» **Aim of the task**
Take the lines from the beginning of the material through the line containing "Firmaya Mesaj Gönder" and retype them exactly, leaving the pictures out.

» **Records supplied**
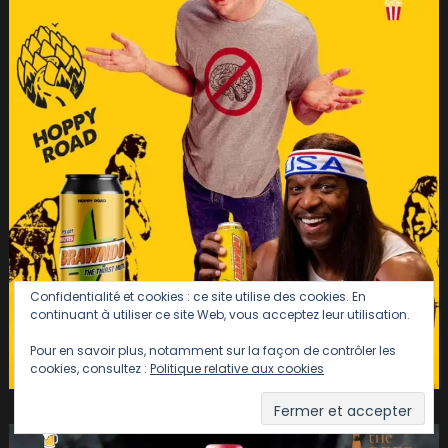
Confidentialité et cookies : ce site utilise des cookies. En
continuant à utiliser ce site Web, vous acceptez leur utilisation.
Pour en savoir plus, notamment sur la façon de contrôler les
cookies, consultez :
Politique relative aux cookies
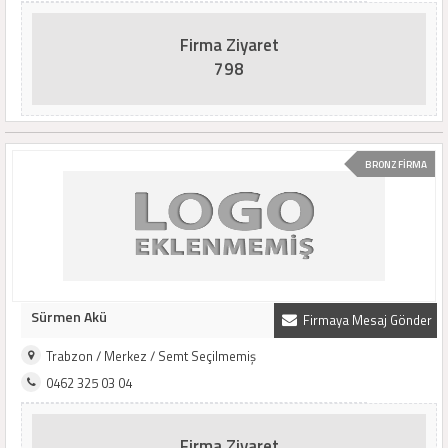
Firma Ziyaret
798
BRONZ FİRMA
Sürmen Akü
Firmaya Mesaj Gönder
Trabzon / Merkez / Semt Seçilmemiş
0462 325 03 04
Firma Ziyaret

» **Solution below**
Confidentialité et cookies : ce site utilise des cookies. En
continuant à utiliser ce site Web, vous acceptez leur utilisation.
Pour en savoir plus, notamment sur la façon de contrôler les
cookies, consultez :
Politique relative aux cookies
Firma Ziyaret
798
BRONZ FİRMA
Sürmen Akü
Firmaya Mesaj Gönder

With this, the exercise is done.